Not wishing to be a buzz kill on the Molybdenum or Vanadium thing but steels with those big carbides can be a challenge to sharpen. May be forced to go with diamond stone or water stones (I have diamonds). Since the OP declares himself a novice, I wonder if knives more like those shown in that picture wouldn't be a better move. They'll hone on a steel and they'll be much easier to sharpen on just about any good quality stone. Some of the German stainless is very good too. No, it's not going to be as hard or resist edge degradation like some but it will sharpen up so nice. Robert Herder of Germany makes some very thin knives of good German steel. They are a little pricey. The best bang for the buck are the Forshner Fibrox. Great German steel, excellent blade geometry, easy to care for, etc.
 
The best bang for the buck are the Forshner Fibrox. Great German steel, excellent blade geometry, easy to care for, etc.

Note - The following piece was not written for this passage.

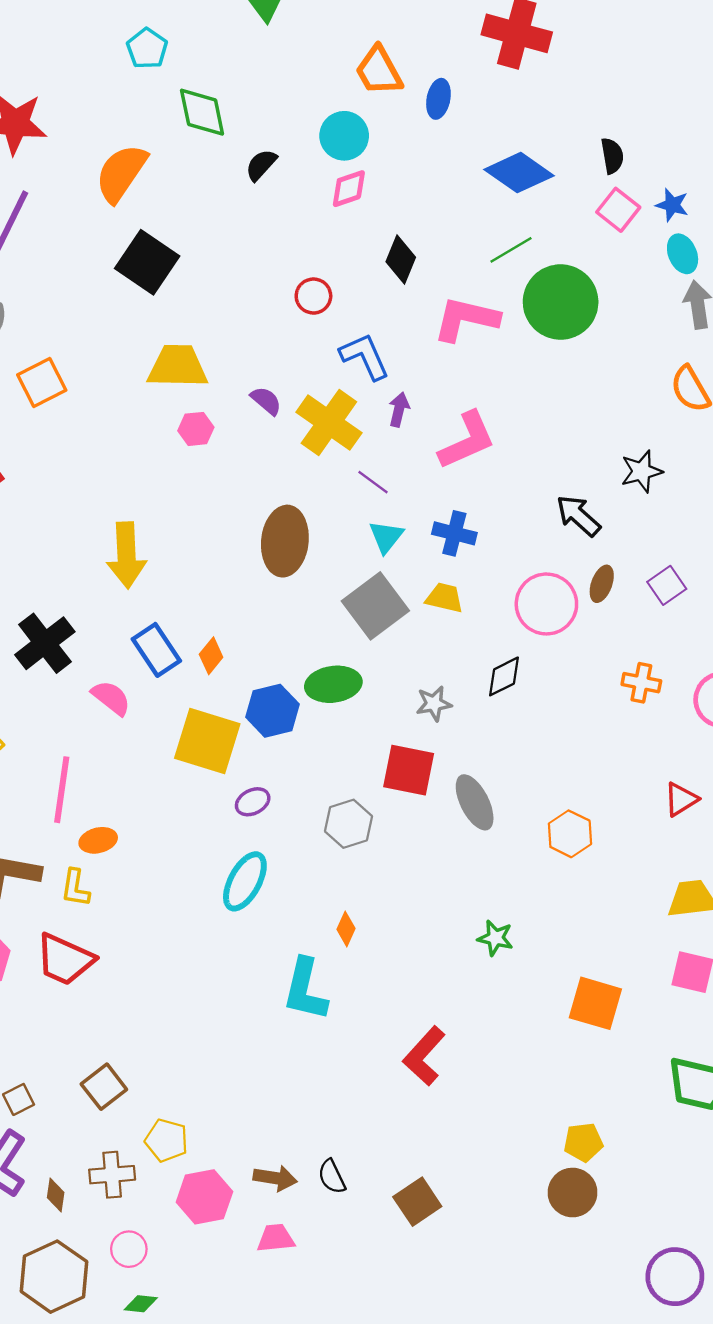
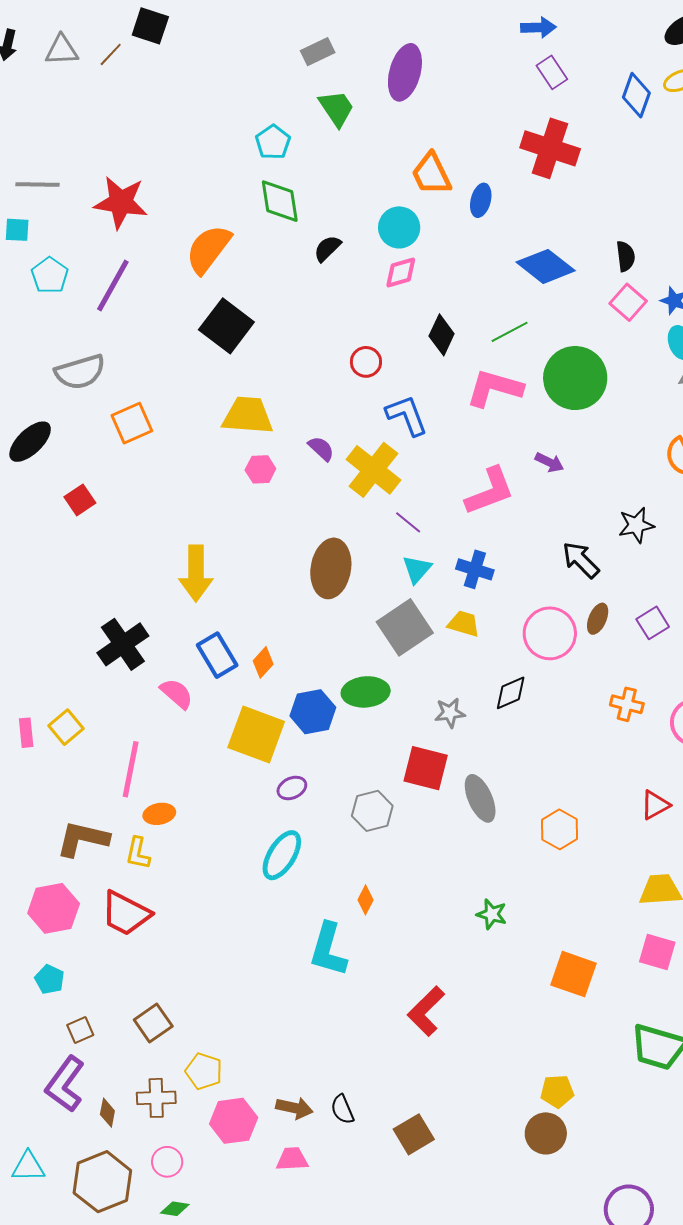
cyan pentagon: (147, 49) -> (273, 142), moved
green line: (511, 250) -> (510, 332), moved
purple arrow: (399, 410) -> (549, 462), moved, turned 100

I'm so glad you mentioned that - I was just looking at my mom's Forshner knives last night and was wondering about their quality, since they are mid-century and likely to pop up at the estate sales I'm going to.
Thanks!
 
I sharpen ZDP-189, S-30-60-90-110-V, Stellite 6-B & 6-K, BG-42, Cera Titan, Beta Titanium, CM-154, CPM-154, CPM D-2, etc. on Silicon carbide. Aluminum oxide, and micro crystaline quartz (Arkansas) stones. Don't worry about finding a kitchen knife that's too hard to sharpen on conventional stones.
 
I sharpen ZDP-189, S-30-60-90-110-V, Stellite 6-B & 6-K, BG-42, Cera Titan, Beta Titanium, CM-154, CPM-154, CPM D-2, etc. on Silicon carbide. Aluminum oxide, and micro crystaline quartz (Arkansas) stones. Don't worry about finding a kitchen knife that's too hard to sharpen on conventional stones.

Okay, that sounds like something I can handle. I think I'll practice on my knives that got damaged first, until I get it down pat.
Thanks!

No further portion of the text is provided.